# To do:
Each line below is to be copied exactly as it appears.

# Records for the exercise:
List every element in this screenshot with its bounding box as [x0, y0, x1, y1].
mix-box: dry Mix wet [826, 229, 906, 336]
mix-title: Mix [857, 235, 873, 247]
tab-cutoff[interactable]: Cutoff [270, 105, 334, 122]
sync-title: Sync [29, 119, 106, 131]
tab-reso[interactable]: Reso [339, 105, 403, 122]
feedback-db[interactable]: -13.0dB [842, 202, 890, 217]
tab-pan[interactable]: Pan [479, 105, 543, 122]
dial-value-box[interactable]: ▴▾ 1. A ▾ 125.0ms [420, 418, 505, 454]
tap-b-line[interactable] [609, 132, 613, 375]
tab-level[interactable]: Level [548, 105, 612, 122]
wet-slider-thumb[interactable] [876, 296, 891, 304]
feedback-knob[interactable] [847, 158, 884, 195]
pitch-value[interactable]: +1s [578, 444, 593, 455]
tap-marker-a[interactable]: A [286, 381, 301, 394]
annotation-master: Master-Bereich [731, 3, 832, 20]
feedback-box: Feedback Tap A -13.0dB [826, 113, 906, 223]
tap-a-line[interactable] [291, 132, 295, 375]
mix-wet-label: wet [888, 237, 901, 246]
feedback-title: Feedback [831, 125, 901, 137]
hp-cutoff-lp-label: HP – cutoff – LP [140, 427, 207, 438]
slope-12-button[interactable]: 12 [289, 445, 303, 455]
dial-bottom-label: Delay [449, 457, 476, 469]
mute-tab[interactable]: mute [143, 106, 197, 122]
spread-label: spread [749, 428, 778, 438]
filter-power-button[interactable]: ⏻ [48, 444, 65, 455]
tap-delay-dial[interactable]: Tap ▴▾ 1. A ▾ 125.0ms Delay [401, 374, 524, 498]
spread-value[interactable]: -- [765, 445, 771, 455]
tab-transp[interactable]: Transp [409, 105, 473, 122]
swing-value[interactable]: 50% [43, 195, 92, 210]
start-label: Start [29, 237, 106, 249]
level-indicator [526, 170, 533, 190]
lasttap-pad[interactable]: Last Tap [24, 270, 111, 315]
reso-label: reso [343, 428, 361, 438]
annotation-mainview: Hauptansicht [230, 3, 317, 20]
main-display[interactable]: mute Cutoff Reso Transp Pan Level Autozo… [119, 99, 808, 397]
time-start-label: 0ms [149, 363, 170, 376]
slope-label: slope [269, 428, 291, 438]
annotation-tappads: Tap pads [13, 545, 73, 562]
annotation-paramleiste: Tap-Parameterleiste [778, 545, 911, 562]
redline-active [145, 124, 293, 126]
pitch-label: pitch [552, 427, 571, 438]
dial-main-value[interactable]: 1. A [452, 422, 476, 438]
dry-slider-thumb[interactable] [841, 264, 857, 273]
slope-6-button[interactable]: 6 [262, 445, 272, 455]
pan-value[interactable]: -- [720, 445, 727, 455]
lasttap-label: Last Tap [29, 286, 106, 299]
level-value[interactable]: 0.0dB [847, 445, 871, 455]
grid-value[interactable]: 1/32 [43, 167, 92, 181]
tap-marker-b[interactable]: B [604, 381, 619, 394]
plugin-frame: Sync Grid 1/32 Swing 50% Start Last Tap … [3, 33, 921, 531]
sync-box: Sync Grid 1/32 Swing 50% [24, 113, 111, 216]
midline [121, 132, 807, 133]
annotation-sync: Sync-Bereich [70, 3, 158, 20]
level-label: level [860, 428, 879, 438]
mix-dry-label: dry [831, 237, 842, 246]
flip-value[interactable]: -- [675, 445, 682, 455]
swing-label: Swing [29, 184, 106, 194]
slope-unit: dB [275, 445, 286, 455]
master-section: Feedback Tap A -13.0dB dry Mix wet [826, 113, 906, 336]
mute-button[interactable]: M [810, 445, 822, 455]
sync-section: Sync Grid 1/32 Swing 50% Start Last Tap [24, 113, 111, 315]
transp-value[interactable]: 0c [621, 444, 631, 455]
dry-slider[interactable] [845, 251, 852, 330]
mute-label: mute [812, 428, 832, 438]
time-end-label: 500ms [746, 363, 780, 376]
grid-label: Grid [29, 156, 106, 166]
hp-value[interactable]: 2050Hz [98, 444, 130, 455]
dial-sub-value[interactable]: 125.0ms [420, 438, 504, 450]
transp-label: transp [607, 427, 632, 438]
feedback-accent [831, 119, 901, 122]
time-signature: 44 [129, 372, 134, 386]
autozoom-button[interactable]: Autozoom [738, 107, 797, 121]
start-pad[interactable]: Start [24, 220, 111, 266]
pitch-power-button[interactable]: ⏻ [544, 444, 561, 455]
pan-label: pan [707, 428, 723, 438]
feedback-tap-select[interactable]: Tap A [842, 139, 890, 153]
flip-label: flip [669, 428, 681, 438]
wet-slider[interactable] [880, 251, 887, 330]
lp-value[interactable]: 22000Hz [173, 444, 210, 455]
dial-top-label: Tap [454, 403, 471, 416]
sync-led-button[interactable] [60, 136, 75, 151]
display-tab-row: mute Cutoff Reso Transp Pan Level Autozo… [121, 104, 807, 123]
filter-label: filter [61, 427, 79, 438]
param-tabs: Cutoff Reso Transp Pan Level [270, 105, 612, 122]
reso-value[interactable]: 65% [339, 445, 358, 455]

# Solution to this task:
List every element in this screenshot with its bounding box as [x0, y0, x1, y1].
mix-box: dry Mix wet [826, 229, 906, 336]
mix-title: Mix [857, 235, 873, 247]
tab-cutoff[interactable]: Cutoff [270, 105, 334, 122]
sync-title: Sync [29, 119, 106, 131]
tab-reso[interactable]: Reso [339, 105, 403, 122]
feedback-db[interactable]: -13.0dB [842, 202, 890, 217]
tab-pan[interactable]: Pan [479, 105, 543, 122]
dial-value-box[interactable]: ▴▾ 1. A ▾ 125.0ms [420, 418, 505, 454]
tap-b-line[interactable] [609, 132, 613, 375]
tab-level[interactable]: Level [548, 105, 612, 122]
wet-slider-thumb[interactable] [876, 296, 891, 304]
feedback-knob[interactable] [847, 158, 884, 195]
pitch-value[interactable]: +1s [578, 444, 593, 455]
tap-marker-a[interactable]: A [286, 381, 301, 394]
annotation-master: Master-Bereich [731, 3, 832, 20]
feedback-box: Feedback Tap A -13.0dB [826, 113, 906, 223]
tap-a-line[interactable] [291, 132, 295, 375]
mix-wet-label: wet [888, 237, 901, 246]
feedback-title: Feedback [831, 125, 901, 137]
hp-cutoff-lp-label: HP – cutoff – LP [140, 427, 207, 438]
slope-12-button[interactable]: 12 [289, 445, 303, 455]
dial-bottom-label: Delay [449, 457, 476, 469]
mute-tab[interactable]: mute [143, 106, 197, 122]
spread-label: spread [749, 428, 778, 438]
filter-power-button[interactable]: ⏻ [48, 444, 65, 455]
tap-delay-dial[interactable]: Tap ▴▾ 1. A ▾ 125.0ms Delay [401, 374, 524, 498]
spread-value[interactable]: -- [765, 445, 771, 455]
tab-transp[interactable]: Transp [409, 105, 473, 122]
swing-value[interactable]: 50% [43, 195, 92, 210]
start-label: Start [29, 237, 106, 249]
level-indicator [526, 170, 533, 190]
lasttap-pad[interactable]: Last Tap [24, 270, 111, 315]
reso-label: reso [343, 428, 361, 438]
annotation-mainview: Hauptansicht [230, 3, 317, 20]
main-display[interactable]: mute Cutoff Reso Transp Pan Level Autozo… [119, 99, 808, 397]
time-start-label: 0ms [149, 363, 170, 376]
slope-label: slope [269, 428, 291, 438]
annotation-tappads: Tap pads [13, 545, 73, 562]
annotation-paramleiste: Tap-Parameterleiste [778, 545, 911, 562]
redline-active [145, 124, 293, 126]
pitch-label: pitch [552, 427, 571, 438]
dial-main-value[interactable]: 1. A [452, 422, 476, 438]
dry-slider-thumb[interactable] [841, 264, 857, 273]
slope-6-button[interactable]: 6 [262, 445, 272, 455]
pan-value[interactable]: -- [720, 445, 727, 455]
lasttap-label: Last Tap [29, 286, 106, 299]
level-value[interactable]: 0.0dB [847, 445, 871, 455]
grid-value[interactable]: 1/32 [43, 167, 92, 181]
tap-marker-b[interactable]: B [604, 381, 619, 394]
plugin-frame: Sync Grid 1/32 Swing 50% Start Last Tap … [3, 33, 921, 531]
sync-box: Sync Grid 1/32 Swing 50% [24, 113, 111, 216]
midline [121, 132, 807, 133]
annotation-sync: Sync-Bereich [70, 3, 158, 20]
level-label: level [860, 428, 879, 438]
mix-dry-label: dry [831, 237, 842, 246]
flip-value[interactable]: -- [675, 445, 682, 455]
swing-label: Swing [29, 184, 106, 194]
slope-unit: dB [275, 445, 286, 455]
master-section: Feedback Tap A -13.0dB dry Mix wet [826, 113, 906, 336]
mute-button[interactable]: M [810, 445, 822, 455]
sync-section: Sync Grid 1/32 Swing 50% Start Last Tap [24, 113, 111, 315]
transp-value[interactable]: 0c [621, 444, 631, 455]
dry-slider[interactable] [845, 251, 852, 330]
mute-label: mute [812, 428, 832, 438]
time-end-label: 500ms [746, 363, 780, 376]
grid-label: Grid [29, 156, 106, 166]
hp-value[interactable]: 2050Hz [98, 444, 130, 455]
dial-sub-value[interactable]: 125.0ms [420, 438, 504, 450]
transp-label: transp [607, 427, 632, 438]
feedback-accent [831, 119, 901, 122]
time-signature: 44 [129, 372, 134, 386]
autozoom-button[interactable]: Autozoom [738, 107, 797, 121]
start-pad[interactable]: Start [24, 220, 111, 266]
pitch-power-button[interactable]: ⏻ [544, 444, 561, 455]
pan-label: pan [707, 428, 723, 438]
feedback-tap-select[interactable]: Tap A [842, 139, 890, 153]
flip-label: flip [669, 428, 681, 438]
wet-slider[interactable] [880, 251, 887, 330]
lp-value[interactable]: 22000Hz [173, 444, 210, 455]
dial-top-label: Tap [454, 403, 471, 416]
sync-led-button[interactable] [60, 136, 75, 151]
display-tab-row: mute Cutoff Reso Transp Pan Level Autozo… [121, 104, 807, 123]
filter-label: filter [61, 427, 79, 438]
param-tabs: Cutoff Reso Transp Pan Level [270, 105, 612, 122]
reso-value[interactable]: 65% [339, 445, 358, 455]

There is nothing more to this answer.